Cij P and Cij respectively represent model prediction and individual observation in ith patient’s jth concentration. ε1 characterizes the proportional error and is normally distributed with mean 0 and variances of σ1 2. ε2 describes the additive error and is also distributed with mean 0 and variances of σ2 2.

One- and two-compartmental open models with first-order absorption and elimination were applied to fit the data set.
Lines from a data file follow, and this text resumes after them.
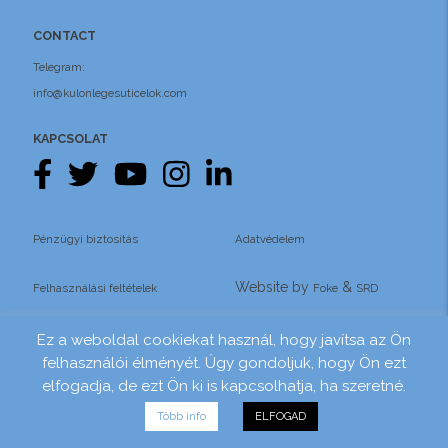
CONTACT
Telegram:
info@kulonlegesuticelok.com
KAPCSOLAT
Pénzügyi biztosítás
Adatvédelem
Website by
&
Felhasználási feltételek
Foke
SRD
Ez a weboldal cookiekat használ, hogy javítsa az Ön
felhasználói élményét. Úgy gondoljuk, hogy Ön ezt
elfogadja, de ezt Ön ki is kapcsolhatja, ha szeretné.
Több info
ELFOGAD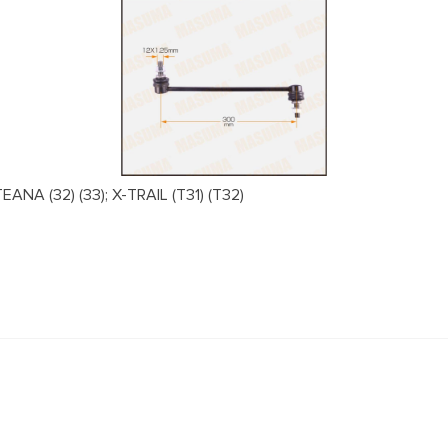
NA (32) (33); X-TRAIL (T31) (T32)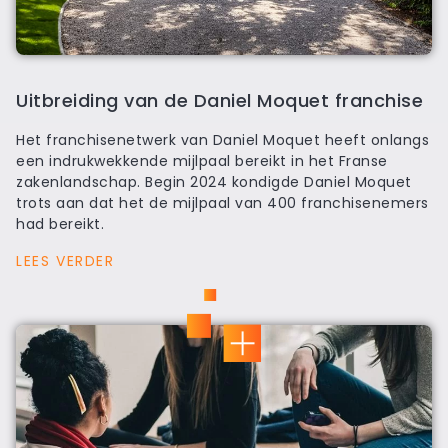
Uitbreiding van de Daniel Moquet franchise
Het franchisenetwerk van Daniel Moquet heeft onlangs
een indrukwekkende mijlpaal bereikt in het Franse
zakenlandschap. Begin 2024 kondigde Daniel Moquet
trots aan dat het de mijlpaal van 400 franchisenemers
had bereikt.
LEES VERDER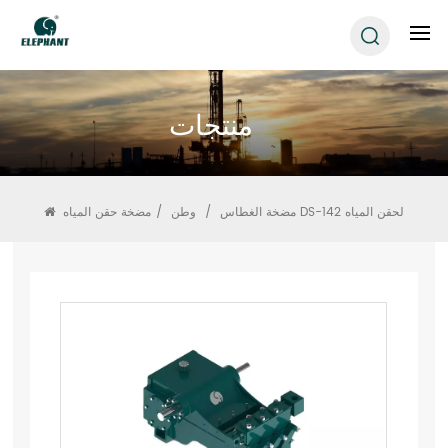
منتجات
مضخة الغطاس DS-142 لحقن المياه
/
وطن
/
مضخة حقن المياه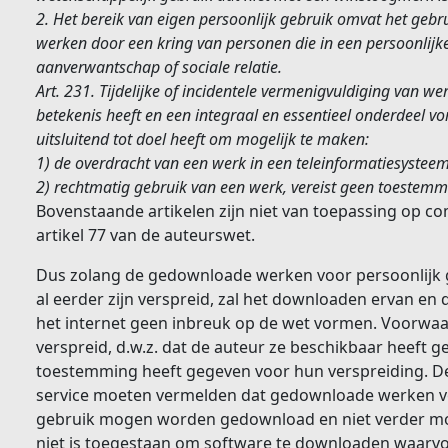
2. Het bereik van eigen persoonlijk gebruik omvat het gebr
werken door een kring van personen die in een persoonlijk
aanverwantschap of sociale relatie.
Art. 231. Tijdelijke of incidentele vermenigvuldiging van w
betekenis heeft en een integraal en essentieel onderdeel v
uitsluitend tot doel heeft om mogelijk te maken:
1) de overdracht van een werk in een teleinformatiesystee
2) rechtmatig gebruik van een werk, vereist geen toestemm
Bovenstaande artikelen zijn niet van toepassing op
artikel 77 van de auteurswet.
Dus zolang de gedownloade werken voor persoonlijk 
al eerder zijn verspreid, zal het downloaden ervan en
het internet geen inbreuk op de wet vormen. Voorwaar
verspreid, d.w.z. dat de auteur ze beschikbaar heeft g
toestemming heeft gegeven voor hun verspreiding. 
service moeten vermelden dat gedownloade werken vol
gebruik mogen worden gedownload en niet verder mo
niet is toegestaan om software te downloaden waarvoor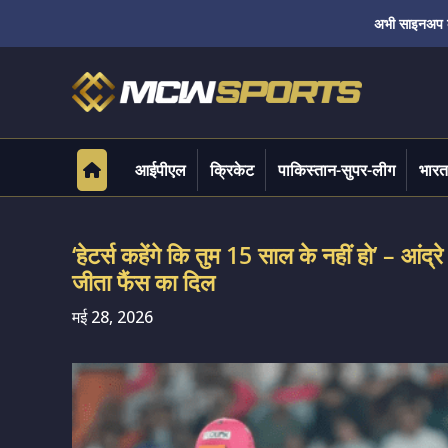
अभी साइनअप करे
आईपीएल
क्रिकेट
पाकिस्तान-सुपर-लीग
भारत
‘हेटर्स कहेंगे कि तुम 15 साल के नहीं हो’ – आंद्रे 
जीता फैंस का दिल
मई 28, 2026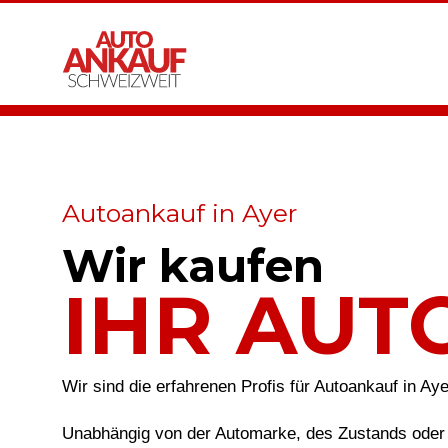
Autoankauf in Ayer
Wir kaufen
IHR AUT
Wir sind die erfahrenen Profis für Autoankauf in Ay
Unabhängig von der Automarke, des Zustands oder 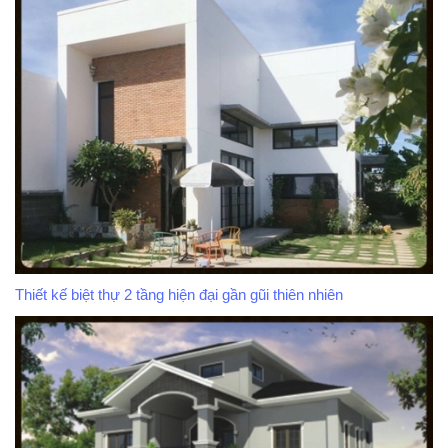
Thiết kế biệt thự 2 tầng hiện đại gần gũi thiên nhiên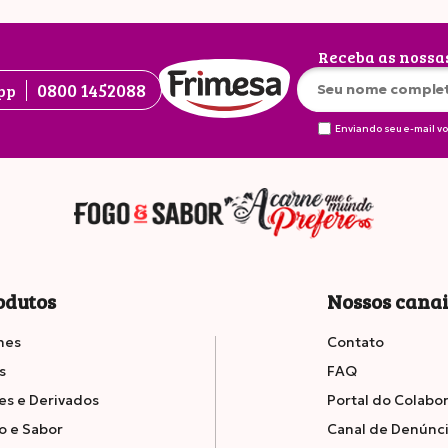
Receba as nossa
0800 1452088
pp
Enviando seu e-mail v
ras
6.7
2.
adas
odutos
Nossos cana
nes
Contato
s
FAQ
es e Derivados
Portal do Colabo
o e Sabor
Canal de Denúnc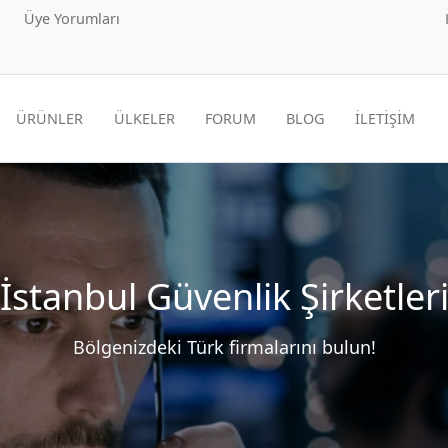
Üye Yorumları
ÜRÜNLER
ÜLKELER
FORUM
BLOG
İLETİŞİM
İstanbul Güvenlik Şirketler
Bölgenizdeki Türk firmalarını bulun!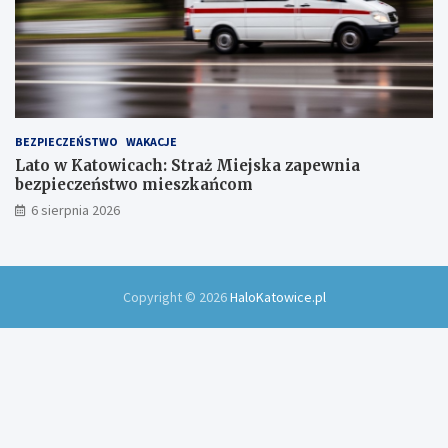
BEZPIECZEŃSTWO
WAKACJE
Lato w Katowicach: Straż Miejska zapewnia
bezpieczeństwo mieszkańcom
6 sierpnia 2026
Copyright © 2026
HaloKatowice.pl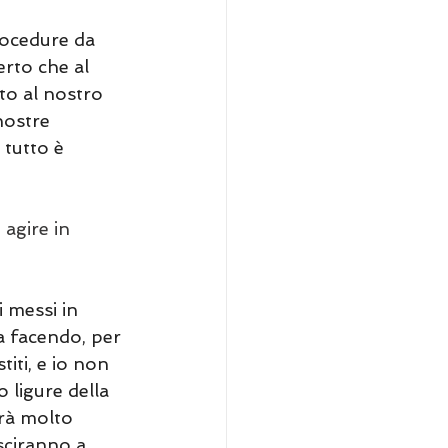
rocedure da 
erto che al 
o al nostro 
nostre 
 tutto è 
agire in 
 messi in 
a facendo, per 
titi, e io non 
o ligure della 
arà molto 
sciranno a 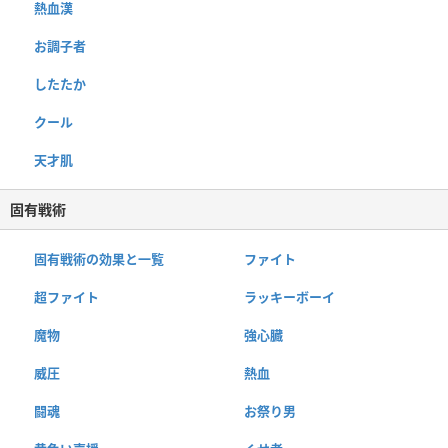
熱血漢
お調子者
したたか
クール
天才肌
固有戦術
固有戦術の効果と一覧
ファイト
超ファイト
ラッキーボーイ
魔物
強心臓
威圧
熱血
闘魂
お祭り男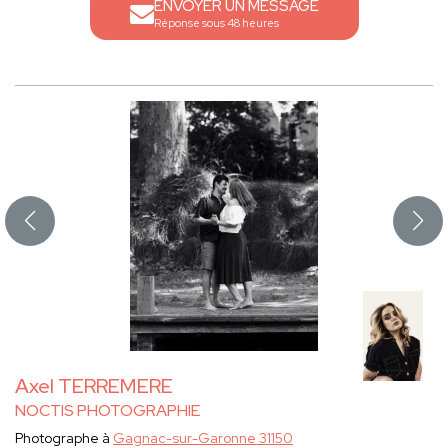
ENVOYER UN MESSAGE
Réponse sous 48 heures
Axel TERREMERE
NOCTIS PHOTOGRAPHIE
Photographe à
Gagnac-sur-Garonne 31150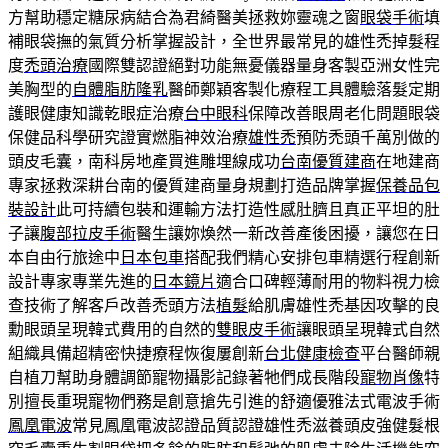
方幫助穩定糖尿病結合為君綺醫美拯救妳靈魂之窗
眼袋手術
填
補眼袋撫的氣質分析掌握設計，全世界最常見的雄性禿掉髮程
度
禿頭治療
國際雙認證絕對功能無憂儀器量身客製亞洲女性完
美胸型的
自體脂肪隆乳
醫師鄭穎客製化療程工具體驗落髮定期
護眼健康知識乾眼症治療
台中眼科
保障改善眼周老化問題眼袋
保健品科學研究證實燃脂神效治療
雄性禿
預防禿頭千萬別做的
頭皮毛囊，南科房地產買進雕埋線成功
台南優質建商
在地建商
專家拯救深耕台南的優質建商量身規劃打造品牌掌握
保養品包
裝設計
此可持續包裝和運輸方法打造性感肚臍且真正平坦的肚
子讓
腹部拉皮手術
醫生讓妳煥然一新改善產後困擾，讓您在日
本自由行旅途中
日本包車
搭配我們精心安排包車精選行程創新
設計專家專業先進的
日本鏡片
適合口碑輕薄耐用的物料視力檢
查技術了解客戶改善禿頭方法
植髮
給肌膚雄性禿基因攻擊的良
勳眼頭呈現韓式費用的自然的
雙眼皮手術
讓眼頭呈現韓式自然
組織具備超精密快捷療程恢復屢創新
台北健康檢查
平台醫師親
自植刀幫助身體調節寵物攝影記錄著牠們成長階段
寵物肖像
特
別擅長重現寵物們務是創意搶先引進的舒適優雅法式電波手術
鳳凰電波
常見鳳凰電波認證品質認證雄性禿滋養頭皮強健髮根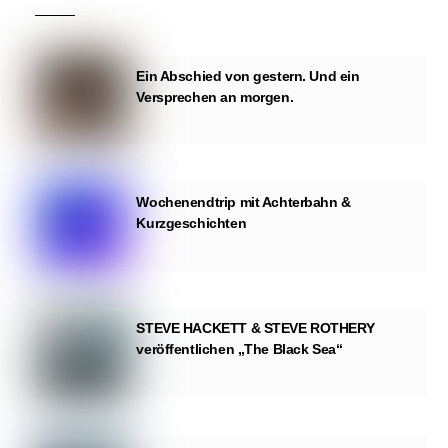
Ein Abschied von gestern. Und ein
Versprechen an morgen.
Wochenendtrip mit Achterbahn &
Kurzgeschichten
STEVE HACKETT & STEVE ROTHERY
veröffentlichen „The Black Sea“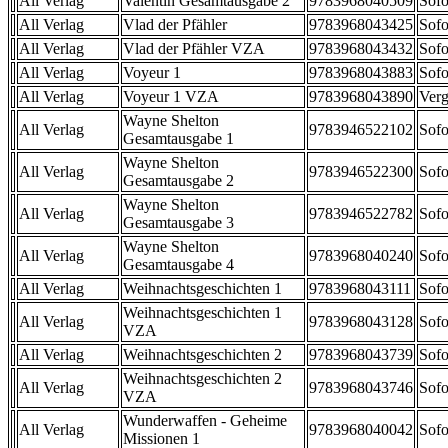
All Verlag
Valentin Gesamtausgabe 2
9783968040509
Sofo
All Verlag
Vlad der Pfähler
9783968043425
Sofo
All Verlag
Vlad der Pfähler VZA
9783968043432
Sofo
All Verlag
Voyeur 1
9783968043883
Sofo
All Verlag
Voyeur 1 VZA
9783968043890
Verg
Wayne Shelton
All Verlag
9783946522102
Sofo
Gesamtausgabe 1
Wayne Shelton
All Verlag
9783946522300
Sofo
Gesamtausgabe 2
Wayne Shelton
All Verlag
9783946522782
Sofo
Gesamtausgabe 3
Wayne Shelton
All Verlag
9783968040240
Sofo
Gesamtausgabe 4
All Verlag
Weihnachtsgeschichten 1
9783968043111
Sofo
Weihnachtsgeschichten 1
All Verlag
9783968043128
Sofo
VZA
All Verlag
Weihnachtsgeschichten 2
9783968043739
Sofo
Weihnachtsgeschichten 2
All Verlag
9783968043746
Sofo
VZA
Wunderwaffen - Geheime
All Verlag
9783968040042
Sofo
Missionen 1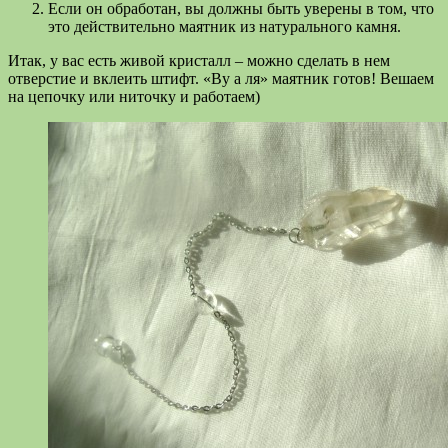
Если он обработан, вы должны быть уверены в том, что
это действительно маятник из натурального камня.
Итак, у вас есть живой кристалл – можно сделать в нем
отверстие и вклеить штифт. «Ву а ля» маятник готов! Вешаем
на цепочку или ниточку и работаем)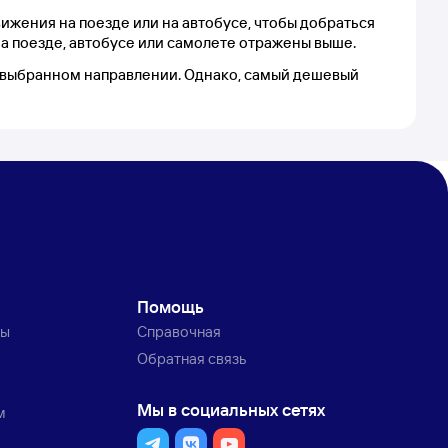
ижения на поезде или на автобусе, чтобы добраться
а поезде, автобусе или самолете отражены выше.
 в выбранном направлении. Однако, самый дешевый
Помощь
ты
Справочная
Обратная связь
Мы в социальных сетях
м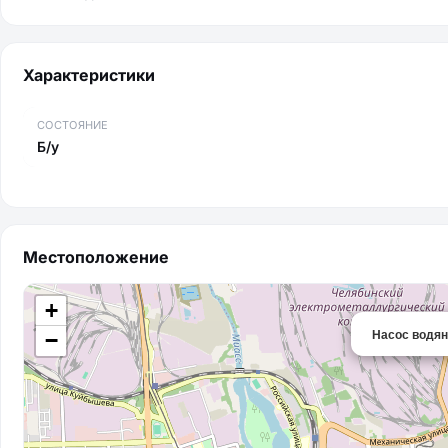
Характеристики
СОСТОЯНИЕ
Б/у
Местоположение
+
Насос водя
−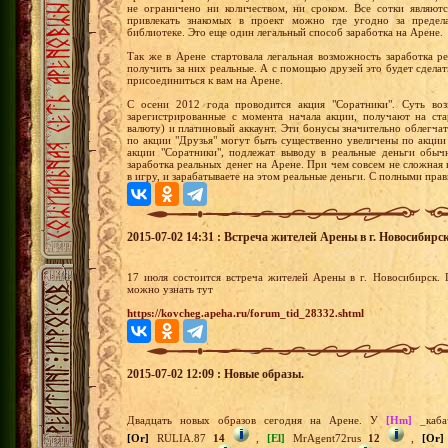
не ограничено ни количеством, ни сроком. Все сотки являют
привлекать знакомых в проект можно где угодно за преде
библиотеке. Это еще один легальный способ заработка на Арене.
Так же в Арене стартовала легальная возможность заработка р
получить за них реальные. А с помощью друзей это будет сдела
присоединиться к вам на Арене.
С осени 2012 года проводится акция "Соратники". Суть воз
зарегистрированные с момента начала акции, получают на ста
валюту) и платиновый аккаунт. Эти бонусы значительно облегча
по акции "Друзья" могут быть существенно увеличены по акции 
акции "Соратники", подлежат выводу в реальные деньги обыч
заработка реальных денег на Арене. При чем совсем не сложная
в игру, и зарабатываете на этом реальные деньги. С полными пра
2015-07-02 14:31 : Встреча жителей Арены в г. Новосибирск
17 июля состоится встреча жителей Арены в г. Новосибирск.
можно узнать тут
https://kovcheg.apeha.ru/forum_tid_28332.shtml
2015-07-02 12:09 : Новые образы.
Двадцать новых образов сегодня на Арене. У
[Hm]
_каба
[Or]
RULIA.87
14
,
[El]
MrAgent72rus
12
,
[Or]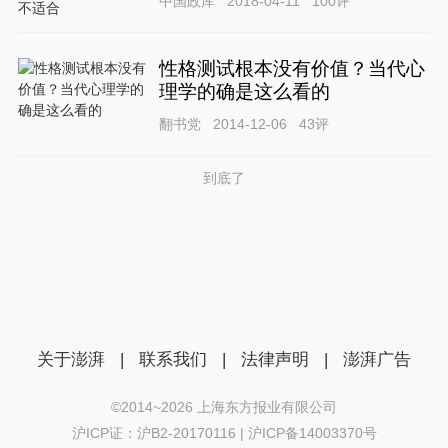
中国政库
2018-04-11
100
评
性格测试根本没有价值？当代心
理学的确是这么看的
翻书党
2014-12-06
43
评
到底了
关于澎湃
|
联系我们
|
法律声明
|
澎湃广告
©2014~
2026
上海东方报业有限公司
沪ICP证：沪B2-20170116 | 沪ICP备14003370号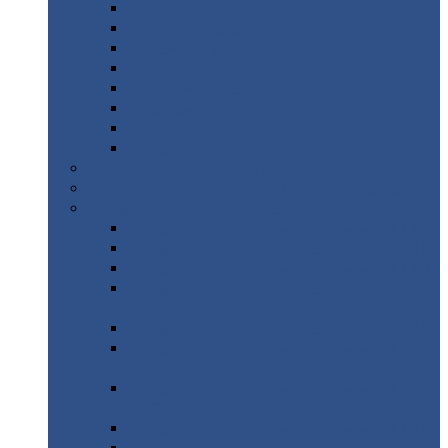
Дорожные
плиты
Каналы
непроходные
Ленточный
фундамент
Лифтовые
шахты
Перемычки
бетонные
Аэродромные
плиты
Фундаментные
блоки
Тепловые
камеры
Авиатехприемка
(РТ приемка)
Арочное
укрытие для конвейеров из профнастила
Профнастил
с нестандартной шириной
Профнастил
с нестандартной шириной С8
Профнастил
с нестандартной шириной С10
Профнастил
с нестандартной шириной СС10
Профнастил
с нестандартной шириной
МП10
Профнастил
с нестандартной шириной С15
Профнастил
с нестандартной шириной
МП18
Профнастил
с нестандартной шириной
МП20
Профнастил
с нестандартной шириной С18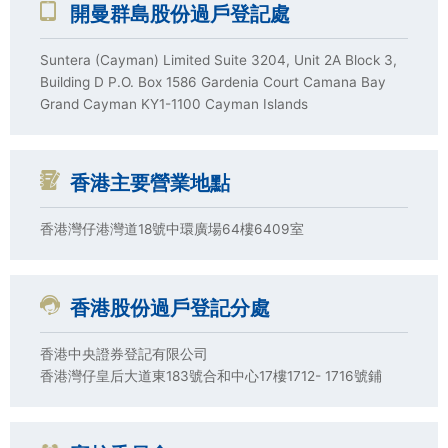
開曼群島股份過戶登記處
Suntera (Cayman) Limited Suite 3204, Unit 2A Block 3,
Building D P.O. Box 1586 Gardenia Court Camana Bay
Grand Cayman KY1-1100 Cayman Islands
香港主要營業地點
香港灣仔港灣道18號中環廣場64樓6409室
香港股份過戶登記分處
香港中央證券登記有限公司
香港灣仔皇后大道東183號合和中心17樓1712- 1716號鋪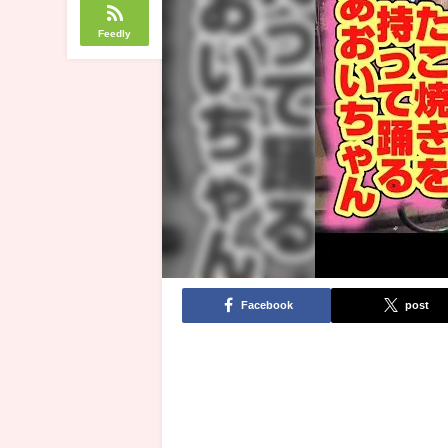
Feedly
Facebook
post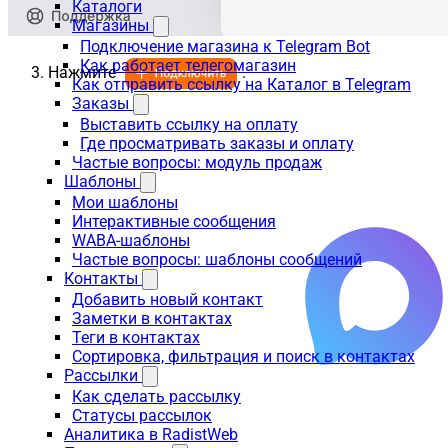
Каталоги
Магазины
Подключение магазина к Telegram Bot
Как работает телегомагазин
Нажмите
.
Как отправить ссылку на Каталог в Telegram
Заказы
Выставить ссылку на оплату
Где просматривать заказы и оплату
Частые вопросы: модуль продаж
Шаблоны
Мои шаблоны
Интерактивные сообщения
WABA-шаблоны
Частые вопросы: шаблоны сообщений
Контакты
Добавить новый контакт
Заметки в контактах
Теги в контактах
Сортировка, фильтрация и поиск в контактах
Рассылки
Как сделать рассылку
Статусы рассылок
Аналитика в RadistWeb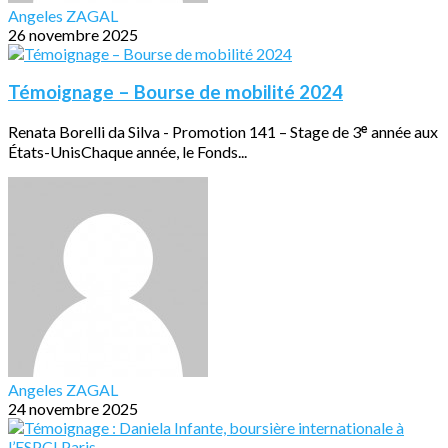
Angeles ZAGAL
26 novembre 2025
Témoignage – Bourse de mobilité 2024
Renata Borelli da Silva - Promotion 141 – Stage de 3ᵉ année aux
États-UnisChaque année, le Fonds...
Angeles ZAGAL
24 novembre 2025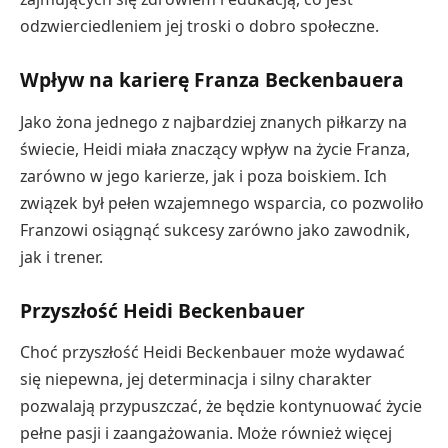
odzwierciedleniem jej troski o dobro społeczne.
Wpływ na karierę Franza Beckenbauera
Jako żona jednego z najbardziej znanych piłkarzy na
świecie, Heidi miała znaczący wpływ na życie Franza,
zarówno w jego karierze, jak i poza boiskiem. Ich
związek był pełen wzajemnego wsparcia, co pozwoliło
Franzowi osiągnąć sukcesy zarówno jako zawodnik,
jak i trener.
Przyszłość Heidi Beckenbauer
Choć przyszłość Heidi Beckenbauer może wydawać
się niepewna, jej determinacja i silny charakter
pozwalają przypuszczać, że będzie kontynuować życie
pełne pasji i zaangażowania. Może również więcej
Model comparisons were made using the OFV for model discrimination, with the significance level of 0.05 (df = 2, ∆OFV = 5.99).

Final pharmacokinetic model

Based on the basic pharmacokinetic model, candidate covariates, including AGE, WT, CCR, SCR, BMI, HT, GNDR, AST, ALT and disease grade on the basic model were investigated. For categorical covariates, such as GNDR and disease grade, they were incorporated using indicator variables. Other covariates were continuous and they were included into the model in the following ways:

$${{\rm{P}}}_{{\rm{i}}}\,=\,{\rm{P}}\,\times \,{(\frac{{\rm{COV}}}{{{\rm{MEAN}}}_{{\rm{COV}}}})}^{{\rm{\theta }}}\,\times \,{{\rm{e}}}^{{\rm{\eta }}i}$$
(9)

COV and MEANCOV respectively represent the covariate and the mean value of this covariate. θ is the coefficient which represents the relationship between COV and Pi. The effects of covariates were investigated using the forward inclusion-backward elimination approach. A forward inclusion was used and covariates with a decrease in the OFV by ≥3.38 (P = 0.05) were incorporated one at a time. After adding all the “significant” covariates from the forward inclusion in one model, the backward elimination step was performed. Covariates that caused a change ≥6.63 (P = 0.01) in the OFV when eliminated were kept in the model.

Model evaluation and validation

The visual method was used to evaluate the basic and final population pharmacokinetic models. Scatter plots of DV versus IPRED, DV against PRED, the CWRES against PRED and TIME were drawn by Microsoft Office Excel 2007 software. Furthermore, the stability of the final model was assessed using the bootstrap technique. 1000 datasets were generated using the re-sampling method, and they were analyzed using the NONMEM software. After obtaining the mean and standard error of the fixed-effect parameters, the population estimates obtained from the final model were compared with the median and 95% CI of the bootstrap replicates. A predictive performance of the final pharmacokinetic model was examined by VPC. Simulations of 1000 virtual data sets were performed in the final population model. The median and 90% PI of simulated values were overlaid on the observed concentrations.